• [Exercise data]:
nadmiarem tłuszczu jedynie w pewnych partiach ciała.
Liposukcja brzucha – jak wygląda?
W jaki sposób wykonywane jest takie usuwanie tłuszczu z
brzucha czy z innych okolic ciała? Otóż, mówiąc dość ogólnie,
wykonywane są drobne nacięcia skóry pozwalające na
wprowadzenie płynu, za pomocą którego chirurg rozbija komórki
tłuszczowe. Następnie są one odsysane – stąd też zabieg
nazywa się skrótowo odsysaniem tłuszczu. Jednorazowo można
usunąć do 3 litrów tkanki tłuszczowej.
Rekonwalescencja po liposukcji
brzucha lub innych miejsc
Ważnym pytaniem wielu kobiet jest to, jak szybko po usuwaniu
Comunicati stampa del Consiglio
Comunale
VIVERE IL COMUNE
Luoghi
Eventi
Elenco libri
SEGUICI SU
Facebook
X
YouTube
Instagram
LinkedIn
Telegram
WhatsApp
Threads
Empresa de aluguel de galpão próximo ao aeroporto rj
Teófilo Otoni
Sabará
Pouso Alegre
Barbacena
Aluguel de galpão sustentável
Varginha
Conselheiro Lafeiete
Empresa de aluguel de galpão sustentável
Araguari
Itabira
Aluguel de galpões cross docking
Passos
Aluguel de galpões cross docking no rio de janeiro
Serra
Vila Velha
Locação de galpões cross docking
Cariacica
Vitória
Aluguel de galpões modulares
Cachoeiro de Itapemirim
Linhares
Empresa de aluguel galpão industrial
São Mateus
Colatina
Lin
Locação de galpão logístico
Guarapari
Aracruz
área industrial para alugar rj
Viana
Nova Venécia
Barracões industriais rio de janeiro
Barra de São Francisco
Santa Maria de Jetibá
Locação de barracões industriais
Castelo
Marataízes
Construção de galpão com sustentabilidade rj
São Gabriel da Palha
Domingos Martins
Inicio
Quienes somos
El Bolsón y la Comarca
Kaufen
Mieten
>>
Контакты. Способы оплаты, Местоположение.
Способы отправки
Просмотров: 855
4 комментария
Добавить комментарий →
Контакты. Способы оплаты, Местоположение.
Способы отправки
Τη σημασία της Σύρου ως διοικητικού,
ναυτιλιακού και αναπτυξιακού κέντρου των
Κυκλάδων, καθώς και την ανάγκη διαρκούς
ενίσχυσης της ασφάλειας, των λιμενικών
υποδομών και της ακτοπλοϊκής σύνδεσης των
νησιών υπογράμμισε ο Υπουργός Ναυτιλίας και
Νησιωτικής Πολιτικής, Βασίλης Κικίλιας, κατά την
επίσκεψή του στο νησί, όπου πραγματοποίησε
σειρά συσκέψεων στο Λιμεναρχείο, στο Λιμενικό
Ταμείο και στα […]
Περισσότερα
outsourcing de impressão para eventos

• [What is being asked]: Return the entries above exactly, each one complete.

• [Problem solution]:
nadmiarem tłuszczu jedynie w pewnych partiach ciała.
Liposukcja brzucha – jak wygląda?
W jaki sposób wykonywane jest takie usuwanie tłuszczu z
brzucha czy z innych okolic ciała? Otóż, mówiąc dość ogólnie,
wykonywane są drobne nacięcia skóry pozwalające na
wprowadzenie płynu, za pomocą którego chirurg rozbija komórki
tłuszczowe. Następnie są one odsysane – stąd też zabieg
nazywa się skrótowo odsysaniem tłuszczu. Jednorazowo można
usunąć do 3 litrów tkanki tłuszczowej.
Rekonwalescencja po liposukcji
brzucha lub innych miejsc
Ważnym pytaniem wielu kobiet jest to, jak szybko po usuwaniu
Comunicati stampa del Consiglio
Comunale
VIVERE IL COMUNE
Luoghi
Eventi
Elenco libri
SEGUICI SU
Facebook
X
YouTube
Instagram
LinkedIn
Telegram
WhatsApp
Threads
Empresa de aluguel de galpão próximo ao aeroporto rj
Teófilo Otoni
Sabará
Pouso Alegre
Barbacena
Aluguel de galpão sustentável
Varginha
Conselheiro Lafeiete
Empresa de aluguel de galpão sustentável
Araguari
Itabira
Aluguel de galpões cross docking
Passos
Aluguel de galpões cross docking no rio de janeiro
Serra
Vila Velha
Locação de galpões cross docking
Cariacica
Vitória
Aluguel de galpões modulares
Cachoeiro de Itapemirim
Linhares
Empresa de aluguel galpão industrial
São Mateus
Colatina
Lin
Locação de galpão logístico
Guarapari
Aracruz
área industrial para alugar rj
Viana
Nova Venécia
Barracões industriais rio de janeiro
Barra de São Francisco
Santa Maria de Jetibá
Locação de barracões industriais
Castelo
Marataízes
Construção de galpão com sustentabilidade rj
São Gabriel da Palha
Domingos Martins
Inicio
Quienes somos
El Bolsón y la Comarca
Kaufen
Mieten
>>
Контакты. Способы оплаты, Местоположение.
Способы отправки
Просмотров: 855
4 комментария
Добавить комментарий →
Контакты. Способы оплаты, Местоположение.
Способы отправки
Τη σημασία της Σύρου ως διοικητικού,
ναυτιλιακού και αναπτυξιακού κέντρου των
Κυκλάδων, καθώς και την ανάγκη διαρκούς
ενίσχυσης της ασφάλειας, των λιμενικών
υποδομών και της ακτοπλοϊκής σύνδεσης των
νησιών υπογράμμισε ο Υπουργός Ναυτιλίας και
Νησιωτικής Πολιτικής, Βασίλης Κικίλιας, κατά την
επίσκεψή του στο νησί, όπου πραγματοποίησε
σειρά συσκέψεων στο Λιμεναρχείο, στο Λιμενικό
Ταμείο και στα […]
Περισσότερα
outsourcing de impressão para eventos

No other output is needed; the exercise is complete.